# Exercise directions:
Look through the data below and return each line where "Errors" appears.

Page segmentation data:

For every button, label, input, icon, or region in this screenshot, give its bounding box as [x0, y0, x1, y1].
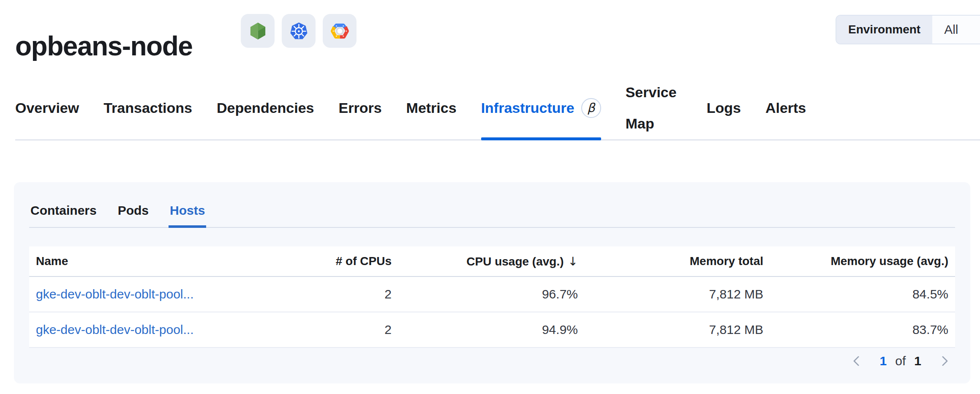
page-numbers: 1 of 1 — [880, 354, 921, 368]
infra-sub-tabs: Containers Pods Hosts — [29, 203, 955, 227]
page-of-label: of — [895, 354, 906, 368]
infrastructure-panel: Containers Pods Hosts Name # of CPUs CPU… — [14, 182, 970, 383]
cell-cpus: 2 — [272, 287, 398, 301]
previous-page-icon[interactable] — [850, 355, 863, 367]
cell-memory-total: 7,812 MB — [585, 323, 770, 337]
next-page-icon[interactable] — [938, 355, 951, 367]
tab-overview-label: Overview — [15, 100, 79, 116]
tab-metrics[interactable]: Metrics — [406, 76, 457, 140]
tab-overview[interactable]: Overview — [15, 76, 79, 140]
column-header-name[interactable]: Name — [29, 254, 272, 268]
tab-infrastructure-label: Infrastructure — [481, 100, 574, 116]
subtab-pods[interactable]: Pods — [117, 203, 150, 227]
environment-filter-label: Environment — [836, 16, 932, 44]
host-link[interactable]: gke-dev-oblt-dev-oblt-pool... — [36, 287, 194, 301]
tab-alerts-label: Alerts — [765, 100, 806, 116]
tab-dependencies-label: Dependencies — [217, 100, 314, 116]
tab-service-map-label: Service Map — [626, 77, 682, 139]
environment-filter: Environment All — [836, 15, 980, 44]
tab-service-map[interactable]: Service Map — [626, 76, 682, 140]
cell-memory-usage: 83.7% — [770, 323, 955, 337]
column-header-memory-total[interactable]: Memory total — [585, 254, 770, 268]
page-title: opbeans-node — [15, 31, 192, 62]
subtab-containers[interactable]: Containers — [29, 203, 98, 227]
cell-cpu-usage: 96.7% — [398, 287, 585, 301]
tab-logs[interactable]: Logs — [707, 76, 741, 140]
cell-cpu-usage: 94.9% — [398, 323, 585, 337]
cell-cpus: 2 — [272, 323, 398, 337]
total-pages: 1 — [914, 354, 921, 368]
hosts-table-header: Name # of CPUs CPU usage (avg.)↓ Memory … — [29, 246, 955, 277]
tab-transactions[interactable]: Transactions — [103, 76, 192, 140]
column-header-memory-usage[interactable]: Memory usage (avg.) — [770, 254, 955, 268]
gcp-icon — [323, 14, 357, 48]
tab-infrastructure[interactable]: Infrastructure β — [481, 76, 601, 140]
beta-badge-icon: β — [581, 98, 601, 118]
host-link[interactable]: gke-dev-oblt-dev-oblt-pool... — [36, 323, 194, 337]
subtab-divider — [29, 227, 955, 228]
tab-errors[interactable]: Errors — [339, 76, 382, 140]
environment-filter-value[interactable]: All — [932, 16, 970, 44]
column-header-cpu-usage[interactable]: CPU usage (avg.)↓ — [398, 254, 585, 268]
tab-dependencies[interactable]: Dependencies — [217, 76, 314, 140]
hosts-table: Name # of CPUs CPU usage (avg.)↓ Memory … — [29, 246, 955, 348]
tab-transactions-label: Transactions — [103, 100, 192, 116]
table-row: gke-dev-oblt-dev-oblt-pool... 2 96.7% 7,… — [29, 277, 955, 312]
tab-errors-label: Errors — [339, 100, 382, 116]
nodejs-icon — [241, 14, 275, 48]
kubernetes-icon — [282, 14, 316, 48]
tab-logs-label: Logs — [707, 100, 741, 116]
tab-metrics-label: Metrics — [406, 100, 457, 116]
table-row: gke-dev-oblt-dev-oblt-pool... 2 94.9% 7,… — [29, 312, 955, 348]
pagination: 1 of 1 — [29, 354, 955, 368]
current-page[interactable]: 1 — [880, 354, 887, 368]
agent-icon-badges — [241, 14, 357, 48]
sort-desc-icon: ↓ — [568, 254, 578, 268]
tab-alerts[interactable]: Alerts — [765, 76, 806, 140]
column-header-cpu-usage-label: CPU usage (avg.) — [466, 255, 564, 268]
service-nav-tabs: Overview Transactions Dependencies Error… — [15, 76, 980, 140]
cell-memory-usage: 84.5% — [770, 287, 955, 301]
column-header-cpus[interactable]: # of CPUs — [272, 254, 398, 268]
cell-memory-total: 7,812 MB — [585, 287, 770, 301]
subtab-hosts[interactable]: Hosts — [169, 203, 206, 227]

# Result of the exercise:
tab-errors[interactable]: Errors — [339, 76, 382, 140]
tab-errors-label: Errors — [339, 100, 382, 116]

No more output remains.